Dans une société qui se délite, dans une Europe en proie aux démons qui la plongèrent par deux fois dans l'abîme, et alors que l'incroyable désarroi des partis de gouvernement face à la lame de fond protestataire qui menace de les submerger ne provoque chez eux qu'un réflexe corporatiste, les décideurs du monde de la corrida, calfeutrés dans leur Tour d'Ivoire, ne semblent pas comprendre que les mêmes causes produisent partout les mêmes effets.
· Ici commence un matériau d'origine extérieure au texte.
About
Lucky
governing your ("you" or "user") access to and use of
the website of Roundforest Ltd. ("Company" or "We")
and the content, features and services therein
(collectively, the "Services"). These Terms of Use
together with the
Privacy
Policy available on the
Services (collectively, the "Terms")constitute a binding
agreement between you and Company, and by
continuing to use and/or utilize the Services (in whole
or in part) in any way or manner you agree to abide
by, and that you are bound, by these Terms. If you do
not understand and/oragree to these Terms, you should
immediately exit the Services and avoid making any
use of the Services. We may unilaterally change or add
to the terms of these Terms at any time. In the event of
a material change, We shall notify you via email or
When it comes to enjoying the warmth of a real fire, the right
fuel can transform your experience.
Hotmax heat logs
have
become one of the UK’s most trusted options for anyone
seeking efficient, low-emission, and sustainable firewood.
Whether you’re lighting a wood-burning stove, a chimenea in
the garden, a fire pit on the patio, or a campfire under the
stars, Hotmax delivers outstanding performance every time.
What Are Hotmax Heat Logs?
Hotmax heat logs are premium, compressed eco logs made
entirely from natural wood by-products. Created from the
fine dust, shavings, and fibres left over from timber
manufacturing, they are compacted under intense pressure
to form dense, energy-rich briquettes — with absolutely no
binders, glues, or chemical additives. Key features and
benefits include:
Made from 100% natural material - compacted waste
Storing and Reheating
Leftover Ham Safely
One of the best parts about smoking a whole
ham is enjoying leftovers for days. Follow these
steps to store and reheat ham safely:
La contestation n'épargne personne, et, à l'image des grands partis, les grandes figuras et les grandes empresas sont tenues pour responsables de la formidable chienlit qui brouille l'image longtemps figée d'un monde taurin réputé pour son immobilisme. Pris de vitesse par la fièvre contestataire des aficionados, empétré dans ses luttes intestines, écartelé entre les intérêts contradictoires de ses principales composantes, il offre l'image d'un bateau ivre secoué dans la tempête et que son capitaine a depuis longtemps abandonné.
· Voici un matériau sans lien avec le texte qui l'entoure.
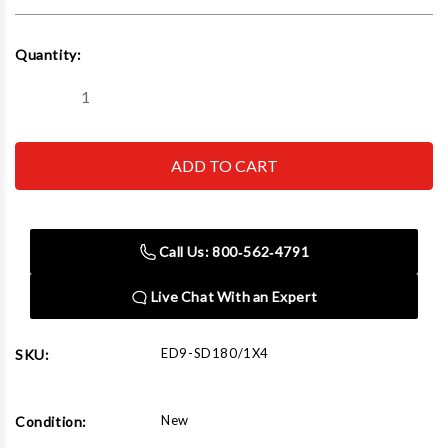
Current
Quantity:
Stock:
Decrease
Increase
Quantity
Quantity
of
of
Edwards
Edwards
SD180/1X4
SD180/1X4
Square
Square
Tube
Tube
Die
Die
1"
1"
x
x
Call Us: 800‑562‑4791
4"
4"
180°
180°
Live Chat With an Expert
ED9-SD180/1X4
SKU:
New
Condition: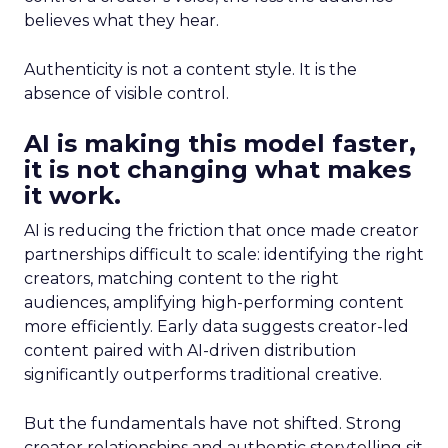
believes what they hear.
Authenticity is not a content style. It is the
absence of visible control.
AI is making this model faster,
it is not changing what makes
it work.
AI is reducing the friction that once made creator
partnerships difficult to scale: identifying the right
creators, matching content to the right
audiences, amplifying high-performing content
more efficiently. Early data suggests creator-led
content paired with AI-driven distribution
significantly outperforms traditional creative.
But the fundamentals have not shifted. Strong
creator relationships and authentic storytelling sit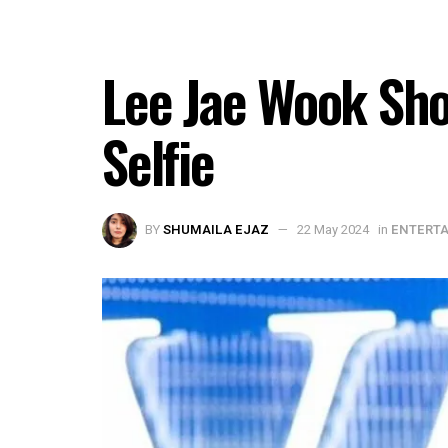
Lee Jae Wook Sho
Selfie
BY
SHUMAILA EJAZ
22 May 2024
in
ENTERT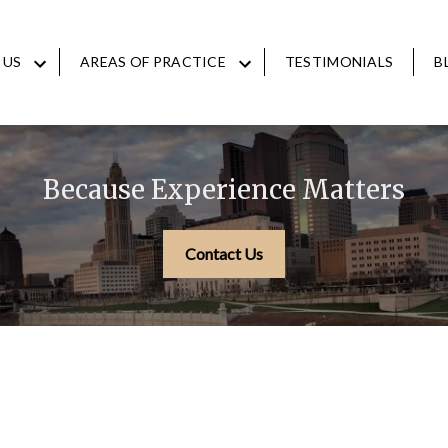
 US
AREAS OF PRACTICE
TESTIMONIALS
B
Because Experience Matters
Contact Us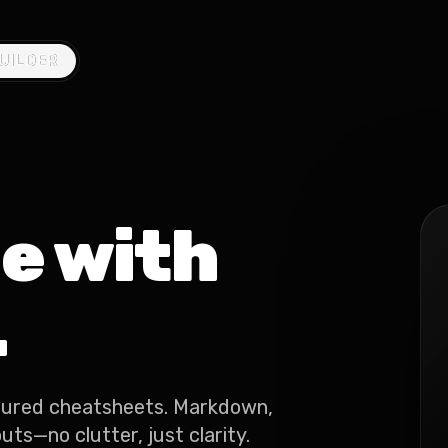
UILDER
UILDER
e with
.
tured cheatsheets. Markdown,
ts—no clutter, just clarity.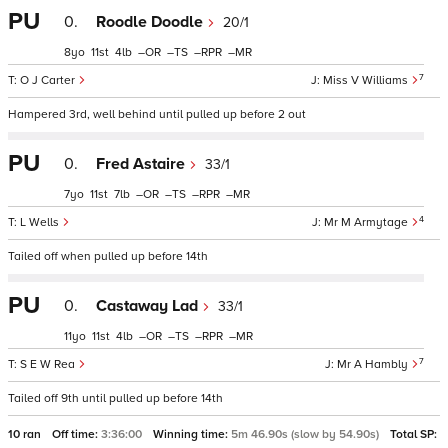
PU
0.
Roodle Doodle
20/1
8
11
4
–
–
–
–
7
O J Carter
Miss V Williams
Hampered 3rd, well behind until pulled up before 2 out
PU
0.
Fred Astaire
33/1
7
11
7
–
–
–
–
4
L Wells
Mr M Armytage
Tailed off when pulled up before 14th
PU
0.
Castaway Lad
33/1
11
11
4
–
–
–
–
7
S E W Rea
Mr A Hambly
Tailed off 9th until pulled up before 14th
10 ran
Off time:
3:36:00
Winning time:
5m 46.90s (slow by 54.90s)
Total SP: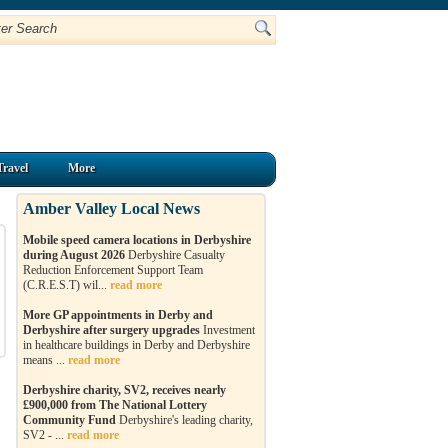
Travel
More
Amber Valley Local News
Mobile speed camera locations in Derbyshire
during August 2026
Derbyshire Casualty
Reduction Enforcement Support Team
(C.R.E.S.T) wil...
read more
More GP appointments in Derby and
Derbyshire after surgery upgrades
Investment
in healthcare buildings in Derby and Derbyshire
means ...
read more
Derbyshire charity, SV2, receives nearly
£900,000 from The National Lottery
Community Fund
Derbyshire's leading charity,
SV2 - ...
read more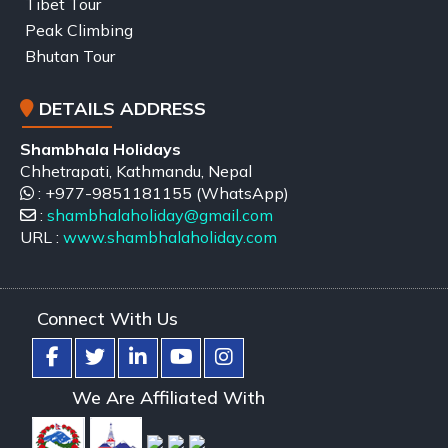
Tibet Tour
Peak Climbing
Bhutan Tour
DETAILS ADDRESS
Shambhala Holidays
Chhetrapati, Kathmandu, Nepal
: +977-9851181155 (WhatsApp)
:
shambhalaholiday@gmail.com
URL :
www.shambhalaholiday.com
Connect With Us
We Are Affiliated With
Ce qui précède permet de comprendre que la situation n'est donc pas si grave, puisque, malgré le contexte, la corrida continue d'exister, que son économie a su s'adapter à la rigueur devenue obligatoire, et que même si ses icônes ont perdu toute crédibilité, il se trouve encore un public nombreux pour penser que tout peut s'arranger grâce à l'avènement d'un Messie hypothétique.

On peut bien sûr railler cette forme d'aveuglement sympathique, mais on peut aussi s'en émerveiller, dans la mesure où, dans la vraie vie, c'est à dire en-dehors des arènes, le sentiment qui prédomine est plutôt celui d'une désespérance générale qui pousse au renoncement. D'un côté et de l'autre de la frontière, les extrêmes ont fait irruption dans le jeu bien huilé : venu d'extrême droite en France et de l'extrême gauche indignée en Espagne, avec, pour cette dernière, un programme utopique qui aurait fait pâlir d'envie les anarchistes des années trente.

Mais au fond, qu'il se cristalise d'un côté ou de l'autre, le rejet du système s'explique par les mêmes raisons, mais, tel un marqueur immobile, Las Ventas vit au rythme de la San Isidro tandis que tout autour un modèle de société semble s'abîmer, entraîné au fond par l'aveuglement d'eurotechnocrates insensibles au malheur que leur inopérance provoque sur les peuples. Le repli devient l'unique solution, vers des idéologies primaires pour ceux qui n'ont d'autre option, ou vers ce qu'il reste de cultures minoritaires dans les terroirs rebelles à la globalisation.

À ce rythme, l'Europe ne sera ni celle des nations, ni celle des régions - ou de ce qu'il restera de leur cohérence quand on les aura mixées-, mais celle des micro territoires qui sauront résister à cette vague monstrueuses qui menace de tout emporter. Car le pire de cette situation, c'est que dans la société comme dans le monde des arènes, les mouvements que l'on voit s'imposer n'ont rien à construire, et pour seul projet de détruire ce qui existait.

La citoyenneté participative étant à la mode, on ne saurait donc trop recommander aux aficionados de prendre leur destin en mains et de résister : pied à pied il faut défendre nos territoires, non tant contre les pâles énergumènes qui jouent les Savonaroles à peu de frais, mais contre l'hydre anonyme d'une société déboussolée qui, faute de projet, n'est plus bonne qu'à jeter des anathèmes contre tout ce qui heurte sa médiocrité.